What a great community you guys have here.


----------



## Crimea_River (May 15, 2013)

They could contact the Canadian Warplane Heritage in Hamilton, Ontario, Canada if they need more help. I'm not sure how authentic the instrument panel is. The controls have clearly been modified for dual control so I don't know what they might have done with the instruments. Could be a more modern instrument but then again, there were plenty of Lancs built in Canada during the war.


----------



## Greyman (May 16, 2013)

Official image of the Lancaster X instrument panel.

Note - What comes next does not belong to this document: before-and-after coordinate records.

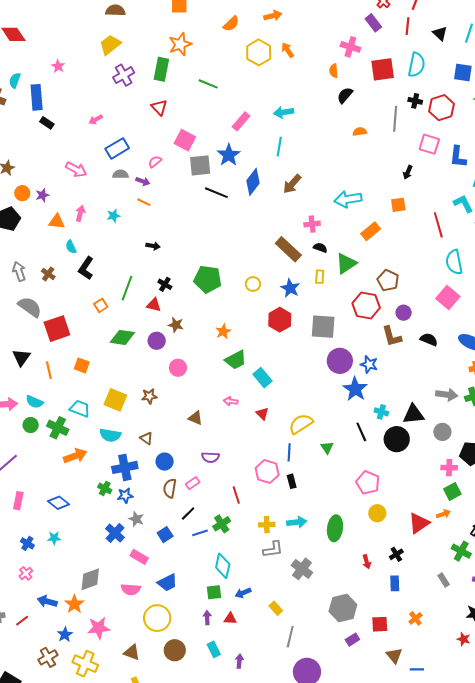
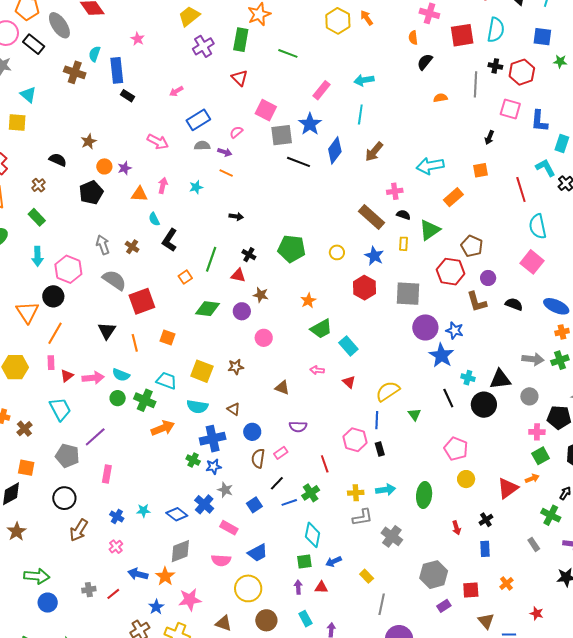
blue diamond: (58, 503) -> (177, 514), moved
red star: (464, 639) -> (537, 613), moved

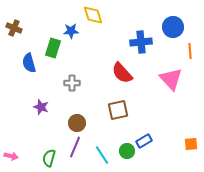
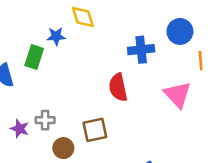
red semicircle: (122, 73) -> (118, 87), turned 30
gray cross: (72, 83) -> (45, 120), moved
brown square: (118, 110) -> (95, 130), moved

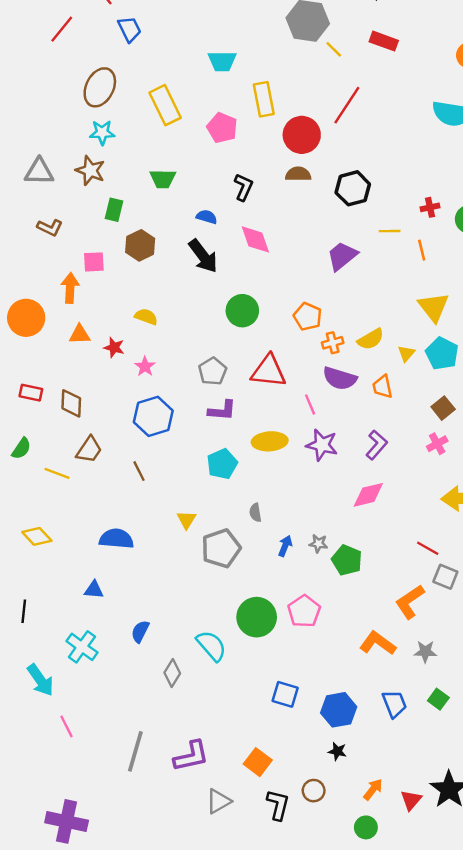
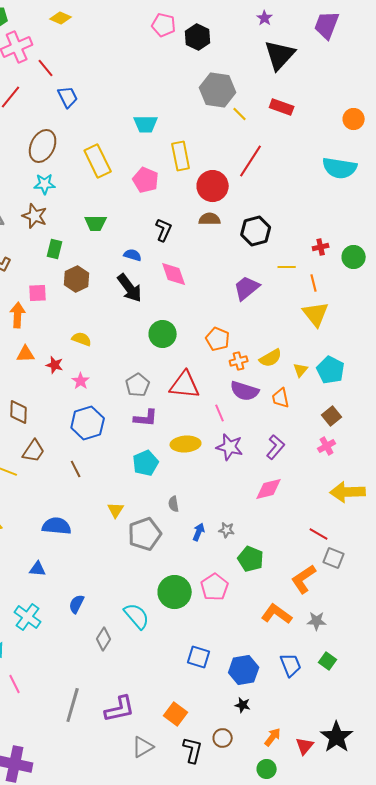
yellow triangle: (434, 307) -> (316, 314), moved
green pentagon: (347, 560) -> (251, 559), moved

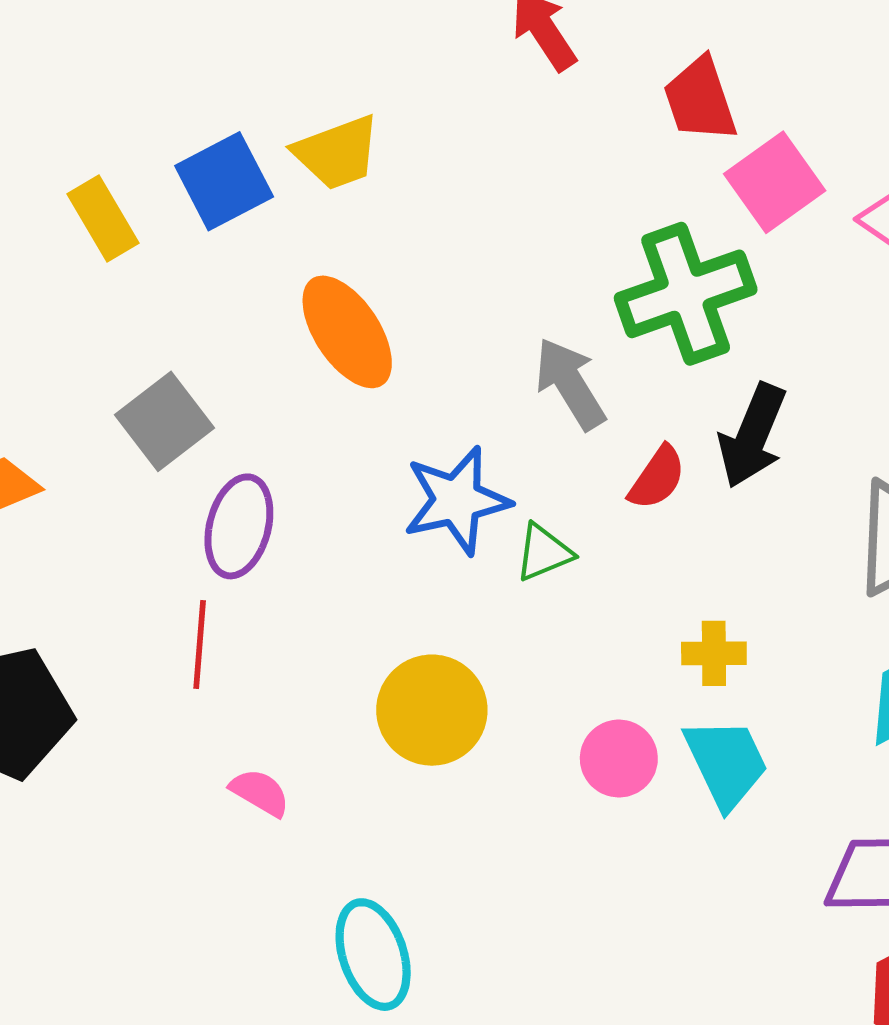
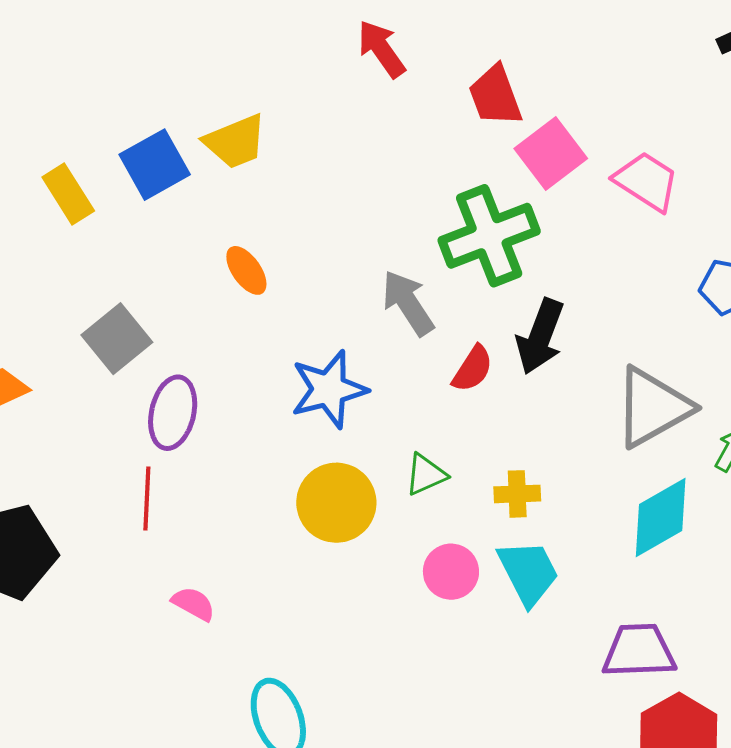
orange ellipse: (347, 332) -> (246, 270), size x0.6
green triangle: (544, 552) -> (426, 475), moved
yellow circle: (432, 710) -> (336, 503), moved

Sorry, scanner is unavailable so had to just take a picture with iphone.


----------



## A4K (May 16, 2013)

Crimea_River said:


> ... but then again, there were plenty of Lancs built in Canada during the war.



Exactly what I was thinking Andy. Could well be from a Canadian built B.Mk.X (basically MK.I/III with Packard Merlins).

Great score there mate!


----------



## Crimea_River (May 16, 2013)

Greyman said:


> Official image of the Lancaster X instrument panel. Sorry, scanner is unavailable so had to just take a picture with iphone.



...ah. There you go. Took me a while to see it with the light blue circle but it's definitely there.


----------



## jjkroell (May 21, 2013)

Amazing... great to have a small piece of history.

Thanks to A4K, greyman and crimea river for the assitance!


----------



## vikingBerserker (May 21, 2013)

Great info gents.


----------